There was a time in my life when I thought sleeping was a huge waste of time. I had so much to do, so much to fit in, and sleeping just ate into that. 

I have since learned (a long time ago) that sleep and rest are just as important to building muscle as the actual lifting, in fact, without proper sleep, your efforts in the gym may actually be more detrimental.

In a world of "bigger is better, more is better" this is often forgotten- people go to the gym and train and train and neglect the other half that is necessary- the rest and rebuilding.

I needed to change my training split, I have to add a second Back day in since I have a competition coming up. I have found adding a second Back day gives me the wide back, impressive shoulders, and well developed rear delts and biceps that all help me place well.

I was discussing it with Roy and told him the only thing I think I can do is eliminate my second hamstring morning on Thursday and add in the Back. I hated to do it as we have been working on legs and really making progress, but I have to get that second day in.  

Then I had an idea and I sent him a private message on Facebook. "What if I trained back on Wednesday morning instead of doing my conditioning? I would still see you in the evening for my quad training. It's not unheard of in the Bodybuilding world to lift twice in one day - it's done all the time." 

He messaged back: "Yes, but in the Bodybuilding world Jay Cutler goes home and naps for a few hours before training again at night, I don't think you can do that."

I thought about it and decided I could easily do that. I cannot sleep a few hours, but I can get a good 30 minutes in. We decided to try it and see how I did.

Wednesday morning I trained back and biceps, my usual session. It felt good to add a second day in. Off I went to work and plotted my day.

I have my own office, complete with a door.  At 11:15 I shut the door, closed the blinds and everyone knows that means "stay away" (I change in my office to run stairs at lunch, so the closed blinds is nothing new).

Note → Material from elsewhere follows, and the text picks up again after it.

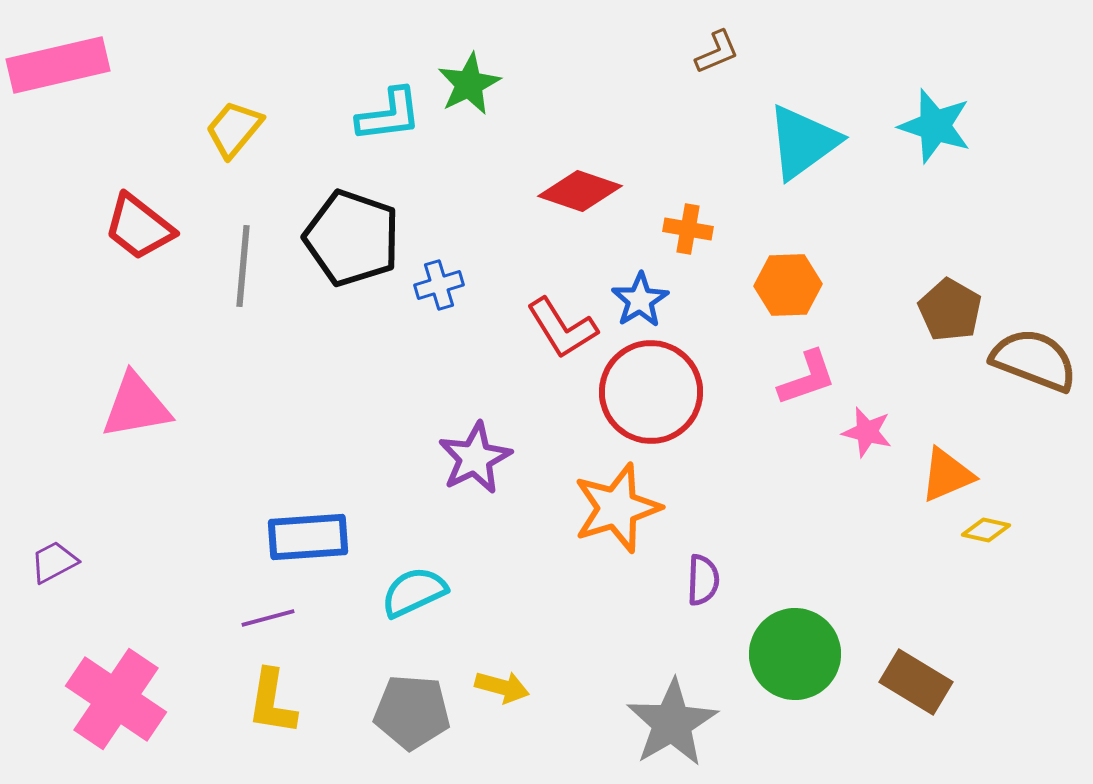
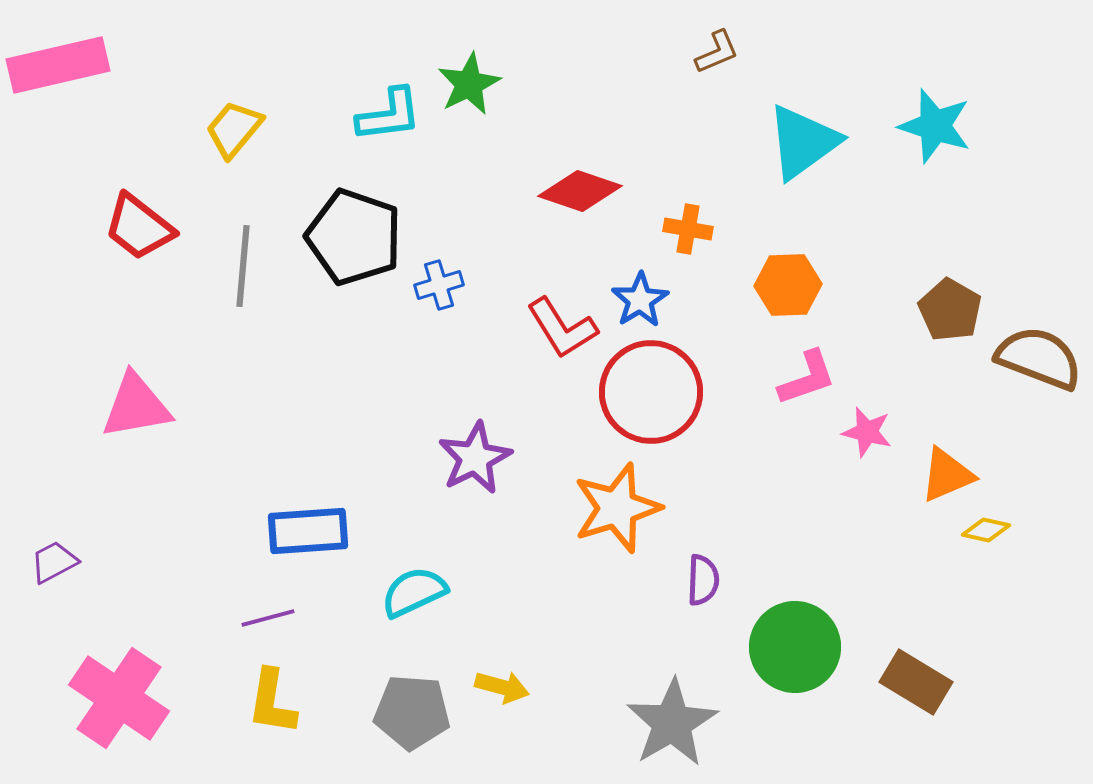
black pentagon: moved 2 px right, 1 px up
brown semicircle: moved 5 px right, 2 px up
blue rectangle: moved 6 px up
green circle: moved 7 px up
pink cross: moved 3 px right, 1 px up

I have a big, long body pillow that I laid out under my window, and although laying in the sunny window would feel great, sort of like a cat, I decided I needed to close the blind and make it dark.

I slipped the pillow under my desk, it would make it a bit darker and cozier; I had my light wool blanket too.

I set the alarm on my phone for 30 minutes, that is all I would really need, and all I could fit in. Much to my surprise, I fell asleep almost immediately (I did notice the wall clock is very loud though). 

I awoke suddenly- I had forgotten one key thing- turn my office phone off! Damn, someone called and needed to talk to me. Luckily my alarm would sound in only 5 minutes, so I didn't lose too much rest time.

I folded my pillow in half, tucked it under my desk out of sight and got back to work. I left at 5:00 and headed off to meet Roy. I told him I napped and felt great- I was ready for a brutal quad day. He seemed intrigued.

I killed it. I felt rested, I felt strong, and excited. I love new things, and this would allow me to fit all my training in and develop the legs and back simultaneously.

The only question now is how many days a week do I nap? I could really get used to this!